**ABOUT THIS TASK:** If a line in the records below contains the word "button", copy it out.

-- -- --

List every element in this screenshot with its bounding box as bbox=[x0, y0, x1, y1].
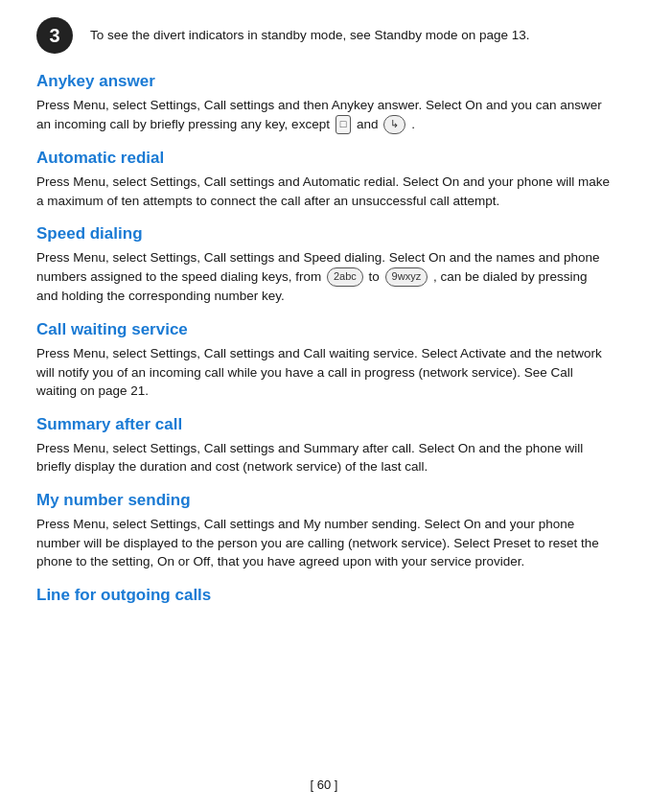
section-body-automatic-redial: Press Menu, select Settings, Call settin… bbox=[36, 173, 612, 210]
page-container: 3 To see the divert indicators in standb… bbox=[0, 0, 648, 812]
end-call-icon: ↳ bbox=[383, 115, 405, 134]
section-title-summary-after-call: Summary after call bbox=[36, 414, 612, 435]
header-intro: To see the divert indicators in standby … bbox=[90, 26, 530, 45]
section-body-my-number-sending: Press Menu, select Settings, Call settin… bbox=[36, 515, 612, 571]
header-row: 3 To see the divert indicators in standb… bbox=[36, 17, 612, 54]
section-body-summary-after-call: Press Menu, select Settings, Call settin… bbox=[36, 439, 612, 476]
key-9wxyz-icon: 9wxyz bbox=[385, 267, 428, 287]
key-2abc-icon: 2abc bbox=[327, 267, 363, 287]
section-title-anykey-answer: Anykey answer bbox=[36, 71, 612, 92]
section-line-for-outgoing-calls: Line for outgoing calls bbox=[36, 585, 612, 606]
section-call-waiting-service: Call waiting service Press Menu, select … bbox=[36, 319, 612, 401]
section-body-speed-dialing: Press Menu, select Settings, Call settin… bbox=[36, 248, 612, 306]
hash-key-icon: □ bbox=[336, 115, 352, 134]
section-title-automatic-redial: Automatic redial bbox=[36, 148, 612, 169]
section-summary-after-call: Summary after call Press Menu, select Se… bbox=[36, 414, 612, 476]
page-footer: [ 60 ] bbox=[0, 777, 648, 795]
section-title-call-waiting-service: Call waiting service bbox=[36, 319, 612, 340]
section-my-number-sending: My number sending Press Menu, select Set… bbox=[36, 490, 612, 571]
page-number: [ 60 ] bbox=[311, 777, 338, 792]
section-body-call-waiting-service: Press Menu, select Settings, Call settin… bbox=[36, 344, 612, 401]
chapter-number: 3 bbox=[49, 22, 59, 50]
section-automatic-redial: Automatic redial Press Menu, select Sett… bbox=[36, 148, 612, 210]
section-anykey-answer: Anykey answer Press Menu, select Setting… bbox=[36, 71, 612, 134]
section-title-my-number-sending: My number sending bbox=[36, 490, 612, 511]
chapter-badge: 3 bbox=[36, 17, 73, 54]
section-title-speed-dialing: Speed dialing bbox=[36, 223, 612, 244]
section-title-line-for-outgoing-calls: Line for outgoing calls bbox=[36, 585, 612, 606]
section-speed-dialing: Speed dialing Press Menu, select Setting… bbox=[36, 223, 612, 306]
section-body-anykey-answer: Press Menu, select Settings, Call settin… bbox=[36, 96, 612, 134]
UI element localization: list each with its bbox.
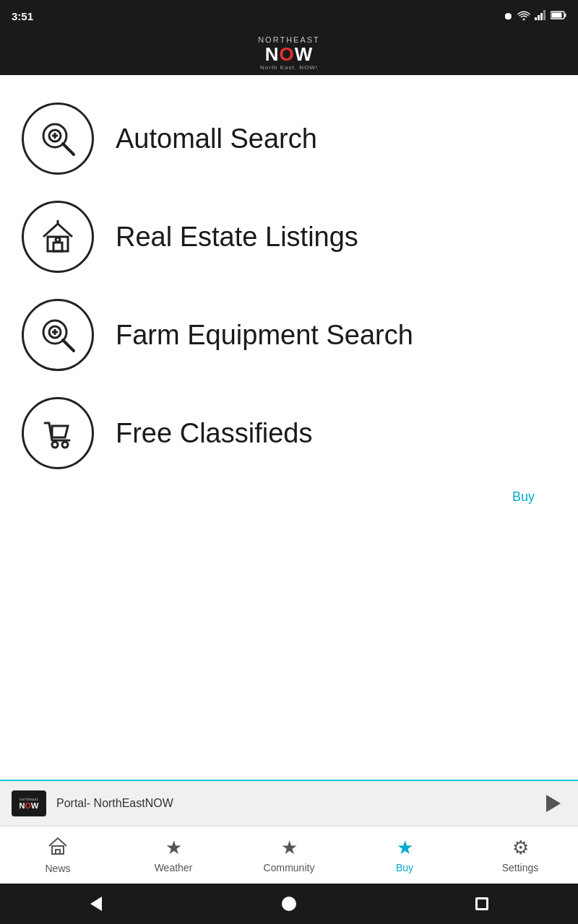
svg-rect-3 (540, 13, 543, 20)
buy-label-area: Buy (22, 482, 556, 505)
logo-tagline: North East. NOW! (260, 65, 318, 71)
star-nav-icon-community: ★ (281, 837, 298, 859)
svg-rect-1 (535, 17, 537, 20)
nav-label-buy: Buy (396, 862, 413, 873)
nav-item-settings[interactable]: ⚙ Settings (462, 827, 578, 884)
star-nav-icon-weather: ★ (165, 837, 182, 859)
status-time: 3:51 (12, 10, 33, 22)
home-icon (282, 897, 296, 911)
realestate-icon-circle (22, 201, 94, 273)
menu-item-farmequipment[interactable]: Farm Equipment Search (22, 286, 556, 384)
app-logo: northeast NOW North East. NOW! (258, 35, 320, 71)
app-header: northeast NOW North East. NOW! (0, 32, 578, 75)
buy-label: Buy (512, 489, 535, 504)
battery-icon (551, 10, 566, 22)
svg-rect-2 (538, 15, 540, 20)
nav-label-settings: Settings (502, 862, 539, 873)
recents-button[interactable] (467, 889, 496, 918)
realestate-label: Real Estate Listings (116, 222, 358, 253)
svg-point-0 (523, 18, 525, 20)
farmequipment-icon-circle (22, 299, 94, 371)
bottom-nav: News ★ Weather ★ Community ★ Buy ⚙ Setti… (0, 826, 578, 884)
status-icons: ⏺ (503, 10, 566, 22)
nav-item-news[interactable]: News (0, 827, 116, 884)
status-bar: 3:51 ⏺ (0, 0, 578, 32)
svg-rect-6 (552, 13, 562, 18)
nav-item-weather[interactable]: ★ Weather (116, 827, 231, 884)
recents-icon (475, 897, 488, 910)
menu-item-realestate[interactable]: Real Estate Listings (22, 188, 556, 286)
gear-nav-icon: ⚙ (512, 837, 529, 859)
automall-icon-circle (22, 103, 94, 175)
nav-item-buy[interactable]: ★ Buy (347, 827, 462, 884)
svg-rect-24 (56, 850, 60, 854)
farmequipment-label: Farm Equipment Search (116, 320, 413, 351)
player-logo: northeast NOW (12, 790, 46, 816)
menu-item-automall[interactable]: Automall Search (22, 90, 556, 188)
play-triangle-icon (546, 795, 561, 812)
nav-label-news: News (45, 863, 70, 874)
classifieds-label: Free Classifieds (116, 418, 312, 449)
star-nav-icon-buy: ★ (397, 837, 413, 859)
player-title: Portal- NorthEastNOW (56, 797, 530, 810)
svg-rect-4 (543, 10, 545, 20)
nav-label-community: Community (264, 862, 315, 873)
main-content: Automall Search Real Estate Listings (0, 75, 578, 780)
svg-rect-14 (53, 243, 62, 251)
nav-label-weather: Weather (155, 862, 193, 873)
wifi-icon (517, 10, 530, 22)
player-bar: northeast NOW Portal- NorthEastNOW (0, 780, 578, 826)
svg-rect-13 (48, 237, 68, 251)
play-button[interactable] (540, 790, 566, 816)
nav-item-community[interactable]: ★ Community (231, 827, 347, 884)
menu-item-classifieds[interactable]: Free Classifieds (22, 384, 556, 482)
system-nav (0, 884, 578, 924)
home-button[interactable] (275, 889, 303, 918)
svg-line-17 (63, 340, 74, 351)
recording-icon: ⏺ (503, 10, 513, 22)
classifieds-icon-circle (22, 397, 94, 469)
svg-point-22 (62, 442, 68, 448)
player-logo-now: NOW (20, 801, 39, 810)
svg-point-21 (52, 442, 58, 448)
svg-line-9 (63, 144, 74, 154)
logo-now: NOW (265, 44, 314, 65)
svg-point-15 (56, 237, 60, 242)
automall-label: Automall Search (116, 123, 317, 154)
signal-icon (535, 10, 546, 22)
back-button[interactable] (82, 889, 111, 918)
back-icon (90, 897, 102, 911)
home-nav-icon (48, 836, 68, 860)
svg-rect-7 (565, 14, 566, 17)
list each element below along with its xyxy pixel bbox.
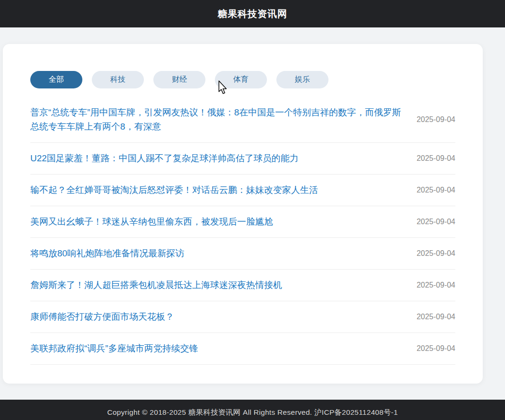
content-card: 全部 科技 财经 体育 娱乐 普京“总统专车”用中国车牌，引发网友热议！俄媒：8… — [3, 44, 483, 384]
news-date: 2025-09-04 — [416, 115, 455, 124]
news-title-link[interactable]: 输不起？全红婵哥哥被淘汰后怒怼评委！对话岳云鹏：妹妹改变家人生活 — [30, 183, 405, 197]
category-tab[interactable]: 娱乐 — [276, 71, 328, 88]
category-tab[interactable]: 体育 — [215, 71, 267, 88]
news-title-link[interactable]: 普京“总统专车”用中国车牌，引发网友热议！俄媒：8在中国是一个特别吉祥的数字，而… — [30, 105, 405, 134]
news-date: 2025-09-04 — [416, 281, 455, 289]
category-tab[interactable]: 全部 — [30, 71, 82, 88]
news-title-link[interactable]: U22国足蒙羞！董路：中国人踢不了复杂足球洋帅高估了球员的能力 — [30, 151, 405, 166]
news-date: 2025-09-04 — [416, 154, 455, 163]
news-title-link[interactable]: 美联邦政府拟“调兵”多座城市两党持续交锋 — [30, 341, 405, 356]
news-title-link[interactable]: 美网又出幺蛾子！球迷从辛纳包里偷东西，被发现后一脸尴尬 — [30, 215, 405, 229]
category-tab[interactable]: 科技 — [92, 71, 144, 88]
news-row: 美网又出幺蛾子！球迷从辛纳包里偷东西，被发现后一脸尴尬 2025-09-04 — [30, 206, 455, 238]
news-date: 2025-09-04 — [416, 344, 455, 353]
news-row: 美联邦政府拟“调兵”多座城市两党持续交锋 2025-09-04 — [30, 333, 455, 365]
news-title-link[interactable]: 詹姆斯来了！湖人超巨搭乘包机凌晨抵达上海球迷深夜热情接机 — [30, 278, 405, 292]
news-date: 2025-09-04 — [416, 218, 455, 226]
news-title-link[interactable]: 康师傅能否打破方便面市场天花板？ — [30, 310, 405, 324]
page: 糖果科技资讯网 全部 科技 财经 体育 娱乐 普京“总统专 — [0, 0, 505, 420]
news-row: U22国足蒙羞！董路：中国人踢不了复杂足球洋帅高估了球员的能力 2025-09-… — [30, 143, 455, 175]
news-list: 普京“总统专车”用中国车牌，引发网友热议！俄媒：8在中国是一个特别吉祥的数字，而… — [30, 97, 455, 365]
site-title: 糖果科技资讯网 — [218, 8, 287, 20]
news-row: 输不起？全红婵哥哥被淘汰后怒怼评委！对话岳云鹏：妹妹改变家人生活 2025-09… — [30, 175, 455, 206]
news-row: 将鸣放80响礼炮阵地准备情况最新探访 2025-09-04 — [30, 238, 455, 270]
main-area: 全部 科技 财经 体育 娱乐 普京“总统专车”用中国车牌，引发网友热议！俄媒：8… — [0, 27, 505, 400]
news-date: 2025-09-04 — [416, 249, 455, 258]
news-date: 2025-09-04 — [416, 186, 455, 194]
news-date: 2025-09-04 — [416, 313, 455, 321]
copyright-text: Copyright © 2018-2025 糖果科技资讯网 All Rights… — [107, 408, 398, 418]
news-row: 普京“总统专车”用中国车牌，引发网友热议！俄媒：8在中国是一个特别吉祥的数字，而… — [30, 97, 455, 143]
news-row: 康师傅能否打破方便面市场天花板？ 2025-09-04 — [30, 301, 455, 333]
category-tab[interactable]: 财经 — [153, 71, 205, 88]
site-footer: Copyright © 2018-2025 糖果科技资讯网 All Rights… — [0, 400, 505, 420]
news-row: 詹姆斯来了！湖人超巨搭乘包机凌晨抵达上海球迷深夜热情接机 2025-09-04 — [30, 270, 455, 301]
news-title-link[interactable]: 将鸣放80响礼炮阵地准备情况最新探访 — [30, 246, 405, 261]
site-header: 糖果科技资讯网 — [0, 0, 505, 27]
category-tabs: 全部 科技 财经 体育 娱乐 — [30, 71, 455, 88]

-- -- --

**SOLUTION:**
recents-button[interactable] (467, 889, 496, 918)
play-button[interactable] (540, 790, 566, 816)
home-button[interactable] (275, 889, 303, 918)
back-button[interactable] (82, 889, 111, 918)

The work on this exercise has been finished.